3. DMARC: Add a TXT record for _dmarc.yourdomain.com with value: v=DMARC1; p=none; rua=mailto:your@email.com

DNS changes take effect within 30 minutes to a few hours depending on your provider.

For Microsoft 365 users:

The process is similar. SPF for Microsoft uses include:spf.protection.outlook.com. DKIM is configured in the Microsoft 365 Defender portal. Microsoft's own documentation walks through both step by step.
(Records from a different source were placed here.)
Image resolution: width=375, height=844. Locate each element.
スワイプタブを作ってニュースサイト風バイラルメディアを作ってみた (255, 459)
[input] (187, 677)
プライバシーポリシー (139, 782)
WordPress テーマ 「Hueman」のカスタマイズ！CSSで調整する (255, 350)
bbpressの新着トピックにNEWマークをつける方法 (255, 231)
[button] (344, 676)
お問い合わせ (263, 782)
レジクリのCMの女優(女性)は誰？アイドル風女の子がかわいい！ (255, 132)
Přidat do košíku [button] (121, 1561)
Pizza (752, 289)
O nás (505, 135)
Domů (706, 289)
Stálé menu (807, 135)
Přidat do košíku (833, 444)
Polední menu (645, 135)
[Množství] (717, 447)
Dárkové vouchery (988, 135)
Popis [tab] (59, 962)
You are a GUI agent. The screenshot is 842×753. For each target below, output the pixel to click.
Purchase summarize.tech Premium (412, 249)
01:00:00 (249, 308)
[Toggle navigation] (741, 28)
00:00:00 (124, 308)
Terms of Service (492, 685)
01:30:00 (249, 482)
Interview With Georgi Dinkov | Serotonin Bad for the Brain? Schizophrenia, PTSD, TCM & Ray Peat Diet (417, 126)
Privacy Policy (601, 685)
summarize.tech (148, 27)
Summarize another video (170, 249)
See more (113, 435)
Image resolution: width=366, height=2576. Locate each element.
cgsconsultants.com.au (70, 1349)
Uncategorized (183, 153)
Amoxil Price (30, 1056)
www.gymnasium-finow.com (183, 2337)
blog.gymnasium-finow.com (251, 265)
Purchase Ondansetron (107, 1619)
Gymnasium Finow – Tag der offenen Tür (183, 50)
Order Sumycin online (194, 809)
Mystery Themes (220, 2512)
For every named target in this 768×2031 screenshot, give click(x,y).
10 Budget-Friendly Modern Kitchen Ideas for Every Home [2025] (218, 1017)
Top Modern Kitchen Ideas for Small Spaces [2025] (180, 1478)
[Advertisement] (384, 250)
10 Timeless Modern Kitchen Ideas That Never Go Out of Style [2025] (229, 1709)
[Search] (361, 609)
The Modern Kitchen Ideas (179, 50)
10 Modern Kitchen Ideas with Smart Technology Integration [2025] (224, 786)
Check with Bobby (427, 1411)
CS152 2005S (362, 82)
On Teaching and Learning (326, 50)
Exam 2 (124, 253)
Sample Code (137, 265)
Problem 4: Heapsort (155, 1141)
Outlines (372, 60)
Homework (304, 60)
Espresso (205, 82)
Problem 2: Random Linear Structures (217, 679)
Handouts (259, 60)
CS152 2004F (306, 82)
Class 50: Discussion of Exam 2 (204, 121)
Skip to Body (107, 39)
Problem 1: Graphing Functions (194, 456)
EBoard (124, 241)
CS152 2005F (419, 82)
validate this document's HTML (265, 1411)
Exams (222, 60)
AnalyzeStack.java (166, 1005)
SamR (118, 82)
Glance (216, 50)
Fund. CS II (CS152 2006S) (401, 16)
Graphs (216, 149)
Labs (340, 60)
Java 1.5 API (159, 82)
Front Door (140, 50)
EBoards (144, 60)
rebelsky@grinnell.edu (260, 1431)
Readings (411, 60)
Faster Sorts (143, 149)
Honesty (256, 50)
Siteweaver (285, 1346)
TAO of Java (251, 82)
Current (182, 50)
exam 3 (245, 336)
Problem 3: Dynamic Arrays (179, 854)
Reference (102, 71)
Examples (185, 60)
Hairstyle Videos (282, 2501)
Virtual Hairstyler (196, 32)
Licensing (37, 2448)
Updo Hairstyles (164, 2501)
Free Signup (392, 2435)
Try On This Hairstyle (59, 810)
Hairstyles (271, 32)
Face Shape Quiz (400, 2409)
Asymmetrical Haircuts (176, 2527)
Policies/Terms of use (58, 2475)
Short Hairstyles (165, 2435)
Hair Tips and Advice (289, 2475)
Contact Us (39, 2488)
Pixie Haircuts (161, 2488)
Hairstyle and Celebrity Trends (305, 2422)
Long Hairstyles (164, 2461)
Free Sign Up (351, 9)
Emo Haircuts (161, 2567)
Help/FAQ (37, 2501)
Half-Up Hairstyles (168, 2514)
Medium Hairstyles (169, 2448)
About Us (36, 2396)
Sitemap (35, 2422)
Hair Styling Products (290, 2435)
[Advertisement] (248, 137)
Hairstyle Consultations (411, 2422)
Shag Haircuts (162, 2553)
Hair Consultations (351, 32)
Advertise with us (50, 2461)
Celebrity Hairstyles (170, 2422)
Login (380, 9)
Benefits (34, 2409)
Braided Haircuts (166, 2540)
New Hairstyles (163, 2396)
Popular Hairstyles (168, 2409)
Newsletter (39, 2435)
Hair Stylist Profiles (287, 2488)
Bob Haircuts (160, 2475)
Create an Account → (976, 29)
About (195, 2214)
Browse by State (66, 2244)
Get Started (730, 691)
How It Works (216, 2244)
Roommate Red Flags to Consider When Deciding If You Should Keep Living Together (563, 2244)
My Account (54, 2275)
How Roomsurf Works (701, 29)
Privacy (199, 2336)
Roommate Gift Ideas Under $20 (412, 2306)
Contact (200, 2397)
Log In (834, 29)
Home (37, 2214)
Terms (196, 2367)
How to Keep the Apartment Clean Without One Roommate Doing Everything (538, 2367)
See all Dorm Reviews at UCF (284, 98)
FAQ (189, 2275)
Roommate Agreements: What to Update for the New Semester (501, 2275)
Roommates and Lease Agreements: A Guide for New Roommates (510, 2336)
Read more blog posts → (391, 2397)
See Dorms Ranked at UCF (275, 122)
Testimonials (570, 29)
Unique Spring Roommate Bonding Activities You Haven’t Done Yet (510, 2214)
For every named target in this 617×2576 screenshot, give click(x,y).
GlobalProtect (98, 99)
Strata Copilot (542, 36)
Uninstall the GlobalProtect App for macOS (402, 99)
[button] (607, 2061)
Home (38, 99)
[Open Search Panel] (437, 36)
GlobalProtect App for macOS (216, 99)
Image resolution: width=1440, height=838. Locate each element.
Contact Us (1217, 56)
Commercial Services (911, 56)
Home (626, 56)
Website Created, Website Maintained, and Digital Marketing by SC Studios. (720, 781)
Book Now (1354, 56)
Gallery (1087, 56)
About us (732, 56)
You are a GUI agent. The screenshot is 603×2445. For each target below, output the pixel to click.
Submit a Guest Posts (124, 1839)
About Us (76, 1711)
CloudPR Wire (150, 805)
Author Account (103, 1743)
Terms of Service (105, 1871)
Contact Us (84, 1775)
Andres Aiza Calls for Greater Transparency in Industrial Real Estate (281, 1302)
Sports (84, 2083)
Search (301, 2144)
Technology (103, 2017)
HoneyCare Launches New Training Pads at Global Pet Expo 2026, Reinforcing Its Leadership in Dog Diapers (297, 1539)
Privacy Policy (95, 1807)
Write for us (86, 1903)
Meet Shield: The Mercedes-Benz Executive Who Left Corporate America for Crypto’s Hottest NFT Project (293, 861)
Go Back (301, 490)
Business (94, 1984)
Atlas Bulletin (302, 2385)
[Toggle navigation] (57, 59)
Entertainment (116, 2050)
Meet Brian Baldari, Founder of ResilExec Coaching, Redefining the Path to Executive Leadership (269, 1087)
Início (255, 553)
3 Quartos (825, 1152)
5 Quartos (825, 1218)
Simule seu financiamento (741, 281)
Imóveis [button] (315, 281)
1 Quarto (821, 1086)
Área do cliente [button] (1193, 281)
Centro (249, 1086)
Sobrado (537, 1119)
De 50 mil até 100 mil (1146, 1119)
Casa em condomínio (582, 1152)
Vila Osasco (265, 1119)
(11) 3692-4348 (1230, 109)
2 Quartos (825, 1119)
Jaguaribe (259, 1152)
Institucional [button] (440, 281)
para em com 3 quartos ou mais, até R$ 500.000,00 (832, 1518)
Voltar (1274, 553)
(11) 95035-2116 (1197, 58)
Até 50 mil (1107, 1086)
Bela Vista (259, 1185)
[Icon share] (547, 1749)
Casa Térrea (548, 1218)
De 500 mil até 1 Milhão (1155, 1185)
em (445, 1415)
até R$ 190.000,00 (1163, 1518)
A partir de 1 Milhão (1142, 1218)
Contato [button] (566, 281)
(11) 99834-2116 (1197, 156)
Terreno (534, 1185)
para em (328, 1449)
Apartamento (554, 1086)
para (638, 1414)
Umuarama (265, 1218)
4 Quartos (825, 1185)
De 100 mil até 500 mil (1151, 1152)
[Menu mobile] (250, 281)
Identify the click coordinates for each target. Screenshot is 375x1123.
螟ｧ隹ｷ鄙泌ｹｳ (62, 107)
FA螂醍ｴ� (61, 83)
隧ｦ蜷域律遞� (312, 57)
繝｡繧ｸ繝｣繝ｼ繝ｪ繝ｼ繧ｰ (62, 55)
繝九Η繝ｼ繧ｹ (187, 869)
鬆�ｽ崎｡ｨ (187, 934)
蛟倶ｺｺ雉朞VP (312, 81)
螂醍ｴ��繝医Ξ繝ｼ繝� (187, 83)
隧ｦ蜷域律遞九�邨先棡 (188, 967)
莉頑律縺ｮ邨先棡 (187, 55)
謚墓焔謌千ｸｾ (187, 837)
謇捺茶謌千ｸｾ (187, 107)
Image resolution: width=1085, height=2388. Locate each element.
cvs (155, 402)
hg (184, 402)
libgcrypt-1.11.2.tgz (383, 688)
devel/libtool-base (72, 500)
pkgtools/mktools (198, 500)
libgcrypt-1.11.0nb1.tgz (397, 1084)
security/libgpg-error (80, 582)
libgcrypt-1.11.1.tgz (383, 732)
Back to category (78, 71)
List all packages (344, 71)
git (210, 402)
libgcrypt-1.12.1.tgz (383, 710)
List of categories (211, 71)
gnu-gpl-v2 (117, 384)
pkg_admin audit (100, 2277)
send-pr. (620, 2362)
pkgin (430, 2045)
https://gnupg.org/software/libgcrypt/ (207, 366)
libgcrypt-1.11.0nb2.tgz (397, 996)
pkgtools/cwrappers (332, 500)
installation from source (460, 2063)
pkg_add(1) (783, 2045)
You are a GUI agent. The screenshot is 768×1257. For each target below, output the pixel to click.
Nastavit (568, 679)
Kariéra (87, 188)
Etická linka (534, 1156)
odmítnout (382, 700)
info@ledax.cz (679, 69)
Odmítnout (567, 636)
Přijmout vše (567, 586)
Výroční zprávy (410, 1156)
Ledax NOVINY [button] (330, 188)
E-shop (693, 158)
For custom SMTP or third-party sending tools:

Check with your sending provider. Tools like Mailgun and SendGrid provide their own DKIM keys — you add them as TXT records in your DNS. The process is the same: get the key from your provider, paste it into your DNS, verify it passes.

Does This Actually Improve Deliverability?

Yes, and the impact is measurable.

Research from Validity (formerly Return Path) shows domains with properly configured SPF, DKIM, and DMARC see 10–15% higher inbox placement rates compared to domains without them. On a campaign of 500 emails, that's 50–75 more people actually seeing your message.

And Google made DMARC a requirement for bulk senders in 2024. If you're sending more than 5,000 emails per day to Gmail accounts, DMARC is mandatory. For smaller senders, it's still strongly recommended.

Beyond deliverability, authentication protects your domain reputation. If someone tries to send phishing emails pretending to be from your domain, a DMARC policy with p=reject stops it. Your business name stays clean.

Do This Before Your Next Campaign

Before you send another cold email campaign, run this 15-minute authentication check:

1. Check your SPF record at MXToolbox — fix any errors
2. Verify DKIM is enabled and the DNS record exists
3. Add a DMARC record with p=none if you don't have one yet
4. Send a test email to a Gmail account and check that all three pass in the original headers

That's it. Fifteen minutes of DNS work that meaningfully improves how many of your cold emails reach the inbox.

Most contractors skip this step entirely. They wonder why their open rates are low, increase volume, and make the problem worse. The fix is always the same: set up authentication first, then send.

Get the infrastructure right and the results follow.